INFORMATION GIVEN
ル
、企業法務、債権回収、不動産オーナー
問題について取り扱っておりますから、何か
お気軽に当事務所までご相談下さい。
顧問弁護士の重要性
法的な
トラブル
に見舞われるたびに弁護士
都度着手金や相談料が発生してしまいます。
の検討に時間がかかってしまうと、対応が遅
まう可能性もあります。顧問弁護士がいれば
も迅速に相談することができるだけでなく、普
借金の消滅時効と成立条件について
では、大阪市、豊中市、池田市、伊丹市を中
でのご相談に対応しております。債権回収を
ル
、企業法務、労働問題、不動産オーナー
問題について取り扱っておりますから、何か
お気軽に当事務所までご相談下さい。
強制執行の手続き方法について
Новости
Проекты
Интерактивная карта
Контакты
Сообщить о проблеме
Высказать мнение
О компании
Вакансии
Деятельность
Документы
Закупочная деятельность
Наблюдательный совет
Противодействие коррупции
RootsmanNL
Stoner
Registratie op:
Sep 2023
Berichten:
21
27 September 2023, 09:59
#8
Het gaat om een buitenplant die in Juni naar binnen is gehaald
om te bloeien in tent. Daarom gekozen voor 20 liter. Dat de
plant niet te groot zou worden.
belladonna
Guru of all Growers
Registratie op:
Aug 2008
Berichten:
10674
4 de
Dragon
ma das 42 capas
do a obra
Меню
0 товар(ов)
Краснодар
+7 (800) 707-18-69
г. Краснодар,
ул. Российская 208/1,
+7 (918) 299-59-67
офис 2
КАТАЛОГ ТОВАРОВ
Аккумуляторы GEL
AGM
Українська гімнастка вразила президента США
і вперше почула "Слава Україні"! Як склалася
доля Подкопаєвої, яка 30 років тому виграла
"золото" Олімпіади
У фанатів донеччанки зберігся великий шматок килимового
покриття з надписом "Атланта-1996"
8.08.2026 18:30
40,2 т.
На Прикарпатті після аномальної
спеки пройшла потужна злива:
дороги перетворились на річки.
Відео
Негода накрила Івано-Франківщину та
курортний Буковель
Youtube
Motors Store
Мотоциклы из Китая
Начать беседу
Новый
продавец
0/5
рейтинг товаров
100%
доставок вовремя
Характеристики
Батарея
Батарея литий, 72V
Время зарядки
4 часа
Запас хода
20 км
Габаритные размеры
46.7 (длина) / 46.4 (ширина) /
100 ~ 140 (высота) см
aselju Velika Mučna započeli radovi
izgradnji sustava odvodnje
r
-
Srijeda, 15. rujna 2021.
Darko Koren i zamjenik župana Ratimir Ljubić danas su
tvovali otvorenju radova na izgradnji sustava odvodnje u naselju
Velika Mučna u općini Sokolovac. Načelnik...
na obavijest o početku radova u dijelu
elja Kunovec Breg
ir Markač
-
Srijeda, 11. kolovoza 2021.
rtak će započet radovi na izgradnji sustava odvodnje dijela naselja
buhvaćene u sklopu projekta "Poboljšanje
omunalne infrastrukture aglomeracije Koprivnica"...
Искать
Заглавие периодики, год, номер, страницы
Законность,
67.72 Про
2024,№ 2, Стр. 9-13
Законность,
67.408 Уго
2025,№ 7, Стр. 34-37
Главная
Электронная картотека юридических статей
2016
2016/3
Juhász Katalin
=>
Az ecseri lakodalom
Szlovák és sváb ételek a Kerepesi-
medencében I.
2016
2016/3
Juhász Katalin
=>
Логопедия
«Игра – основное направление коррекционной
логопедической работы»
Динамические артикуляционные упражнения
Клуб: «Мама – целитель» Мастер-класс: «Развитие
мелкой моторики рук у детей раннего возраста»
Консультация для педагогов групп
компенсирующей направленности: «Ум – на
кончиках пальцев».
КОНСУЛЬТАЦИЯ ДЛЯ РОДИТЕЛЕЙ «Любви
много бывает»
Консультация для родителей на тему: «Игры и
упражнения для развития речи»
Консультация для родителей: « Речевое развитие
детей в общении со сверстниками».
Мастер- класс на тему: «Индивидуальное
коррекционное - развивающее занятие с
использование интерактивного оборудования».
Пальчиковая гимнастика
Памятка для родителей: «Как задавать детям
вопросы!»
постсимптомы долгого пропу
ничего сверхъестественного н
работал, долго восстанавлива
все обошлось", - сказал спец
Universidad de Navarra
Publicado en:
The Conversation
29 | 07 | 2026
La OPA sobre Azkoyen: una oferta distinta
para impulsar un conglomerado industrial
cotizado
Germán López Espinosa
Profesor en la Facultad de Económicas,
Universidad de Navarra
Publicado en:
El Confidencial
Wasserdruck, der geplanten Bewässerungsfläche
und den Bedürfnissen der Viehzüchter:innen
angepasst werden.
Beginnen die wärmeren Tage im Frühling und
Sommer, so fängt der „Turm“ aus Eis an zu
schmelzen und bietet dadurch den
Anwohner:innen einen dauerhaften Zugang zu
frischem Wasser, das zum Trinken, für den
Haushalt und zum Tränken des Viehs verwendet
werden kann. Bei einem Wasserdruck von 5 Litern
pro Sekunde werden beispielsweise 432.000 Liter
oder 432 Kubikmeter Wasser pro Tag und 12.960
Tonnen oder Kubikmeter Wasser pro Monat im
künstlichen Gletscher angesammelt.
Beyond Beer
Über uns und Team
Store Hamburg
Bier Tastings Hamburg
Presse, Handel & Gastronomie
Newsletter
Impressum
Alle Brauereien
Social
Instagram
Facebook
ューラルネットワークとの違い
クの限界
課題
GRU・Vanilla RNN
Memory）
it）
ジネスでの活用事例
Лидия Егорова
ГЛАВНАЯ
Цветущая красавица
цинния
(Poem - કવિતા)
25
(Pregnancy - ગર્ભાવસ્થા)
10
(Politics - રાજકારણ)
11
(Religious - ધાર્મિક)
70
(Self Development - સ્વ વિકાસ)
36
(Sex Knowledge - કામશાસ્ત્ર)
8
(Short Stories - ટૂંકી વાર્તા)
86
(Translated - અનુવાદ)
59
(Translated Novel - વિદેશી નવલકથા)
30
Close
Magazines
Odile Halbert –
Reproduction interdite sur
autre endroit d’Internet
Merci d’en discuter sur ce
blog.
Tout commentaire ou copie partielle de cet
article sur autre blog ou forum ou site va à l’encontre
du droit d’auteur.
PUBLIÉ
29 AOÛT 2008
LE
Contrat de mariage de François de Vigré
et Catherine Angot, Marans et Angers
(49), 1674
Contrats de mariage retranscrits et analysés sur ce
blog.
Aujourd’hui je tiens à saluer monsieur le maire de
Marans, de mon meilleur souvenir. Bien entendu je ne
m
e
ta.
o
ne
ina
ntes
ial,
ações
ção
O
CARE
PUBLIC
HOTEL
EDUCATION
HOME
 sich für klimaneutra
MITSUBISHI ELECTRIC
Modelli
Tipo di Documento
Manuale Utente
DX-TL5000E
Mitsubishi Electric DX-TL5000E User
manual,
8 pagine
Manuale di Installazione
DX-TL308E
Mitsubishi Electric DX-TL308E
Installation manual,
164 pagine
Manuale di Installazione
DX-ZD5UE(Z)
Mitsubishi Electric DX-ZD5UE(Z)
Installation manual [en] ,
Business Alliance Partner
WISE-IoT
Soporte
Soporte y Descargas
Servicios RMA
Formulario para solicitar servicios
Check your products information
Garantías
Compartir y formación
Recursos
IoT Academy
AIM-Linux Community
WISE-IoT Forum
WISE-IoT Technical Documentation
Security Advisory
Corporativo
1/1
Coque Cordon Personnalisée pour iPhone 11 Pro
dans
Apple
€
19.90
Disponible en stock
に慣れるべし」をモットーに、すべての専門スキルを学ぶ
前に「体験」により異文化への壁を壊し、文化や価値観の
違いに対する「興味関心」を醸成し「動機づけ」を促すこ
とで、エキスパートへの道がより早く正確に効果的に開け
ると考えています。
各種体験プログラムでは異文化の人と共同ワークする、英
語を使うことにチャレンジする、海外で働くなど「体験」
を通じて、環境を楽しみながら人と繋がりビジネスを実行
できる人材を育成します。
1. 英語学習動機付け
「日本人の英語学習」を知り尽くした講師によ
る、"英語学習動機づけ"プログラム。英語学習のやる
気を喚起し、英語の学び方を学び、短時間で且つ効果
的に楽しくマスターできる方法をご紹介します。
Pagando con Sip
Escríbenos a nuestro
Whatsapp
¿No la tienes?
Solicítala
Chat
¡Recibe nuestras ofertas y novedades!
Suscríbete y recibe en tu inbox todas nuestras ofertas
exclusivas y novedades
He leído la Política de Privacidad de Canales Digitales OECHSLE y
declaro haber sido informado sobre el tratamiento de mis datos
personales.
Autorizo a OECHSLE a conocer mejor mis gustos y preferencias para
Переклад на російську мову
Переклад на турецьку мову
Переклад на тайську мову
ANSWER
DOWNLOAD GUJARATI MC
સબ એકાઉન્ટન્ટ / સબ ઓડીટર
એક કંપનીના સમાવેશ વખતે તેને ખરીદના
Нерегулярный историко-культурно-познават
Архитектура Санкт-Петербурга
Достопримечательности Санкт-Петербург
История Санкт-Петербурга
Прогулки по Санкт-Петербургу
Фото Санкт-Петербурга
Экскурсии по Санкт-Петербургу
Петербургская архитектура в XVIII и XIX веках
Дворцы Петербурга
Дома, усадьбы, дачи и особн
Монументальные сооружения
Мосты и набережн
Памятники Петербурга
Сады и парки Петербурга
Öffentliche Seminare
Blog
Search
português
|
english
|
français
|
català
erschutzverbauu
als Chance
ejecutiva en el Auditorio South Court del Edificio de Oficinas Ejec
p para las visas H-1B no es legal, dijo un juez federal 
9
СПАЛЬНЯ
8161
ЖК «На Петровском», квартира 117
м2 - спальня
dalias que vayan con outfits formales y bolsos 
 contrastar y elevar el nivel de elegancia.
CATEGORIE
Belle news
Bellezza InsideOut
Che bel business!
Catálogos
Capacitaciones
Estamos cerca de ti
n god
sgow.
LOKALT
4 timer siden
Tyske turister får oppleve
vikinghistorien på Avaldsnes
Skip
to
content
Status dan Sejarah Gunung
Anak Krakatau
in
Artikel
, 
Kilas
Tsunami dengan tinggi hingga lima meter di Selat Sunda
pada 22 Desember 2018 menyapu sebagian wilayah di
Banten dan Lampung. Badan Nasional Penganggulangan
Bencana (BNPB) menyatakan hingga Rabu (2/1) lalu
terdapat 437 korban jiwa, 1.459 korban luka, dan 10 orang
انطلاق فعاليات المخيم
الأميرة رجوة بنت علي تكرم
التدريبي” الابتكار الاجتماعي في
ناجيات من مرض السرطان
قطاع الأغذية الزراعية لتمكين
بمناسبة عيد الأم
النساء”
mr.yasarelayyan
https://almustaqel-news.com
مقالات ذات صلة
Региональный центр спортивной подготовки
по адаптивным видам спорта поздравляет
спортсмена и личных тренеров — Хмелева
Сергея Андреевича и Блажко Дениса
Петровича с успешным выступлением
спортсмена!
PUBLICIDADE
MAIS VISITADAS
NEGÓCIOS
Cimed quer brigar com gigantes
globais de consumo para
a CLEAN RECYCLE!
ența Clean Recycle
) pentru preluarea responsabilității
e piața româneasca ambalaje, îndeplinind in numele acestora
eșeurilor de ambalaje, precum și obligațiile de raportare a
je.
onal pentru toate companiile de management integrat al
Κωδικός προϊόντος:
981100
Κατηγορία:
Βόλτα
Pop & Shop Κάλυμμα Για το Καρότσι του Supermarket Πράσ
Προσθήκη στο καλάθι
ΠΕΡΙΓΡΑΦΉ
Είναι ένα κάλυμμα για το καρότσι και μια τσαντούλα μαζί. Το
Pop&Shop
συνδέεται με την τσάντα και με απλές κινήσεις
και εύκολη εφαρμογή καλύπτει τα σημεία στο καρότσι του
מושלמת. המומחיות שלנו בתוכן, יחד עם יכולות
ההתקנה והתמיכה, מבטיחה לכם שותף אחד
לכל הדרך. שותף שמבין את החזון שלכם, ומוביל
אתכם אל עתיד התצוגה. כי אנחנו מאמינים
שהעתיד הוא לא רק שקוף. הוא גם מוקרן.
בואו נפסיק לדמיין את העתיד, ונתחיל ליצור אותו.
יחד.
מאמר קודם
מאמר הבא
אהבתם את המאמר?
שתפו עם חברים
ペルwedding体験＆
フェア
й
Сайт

WORK REQUEST
Report each line of the entries where the word "ofertas" occurs.

RESPONSE
¡Recibe nuestras ofertas y novedades!
Suscríbete y recibe en tu inbox todas nuestras ofertas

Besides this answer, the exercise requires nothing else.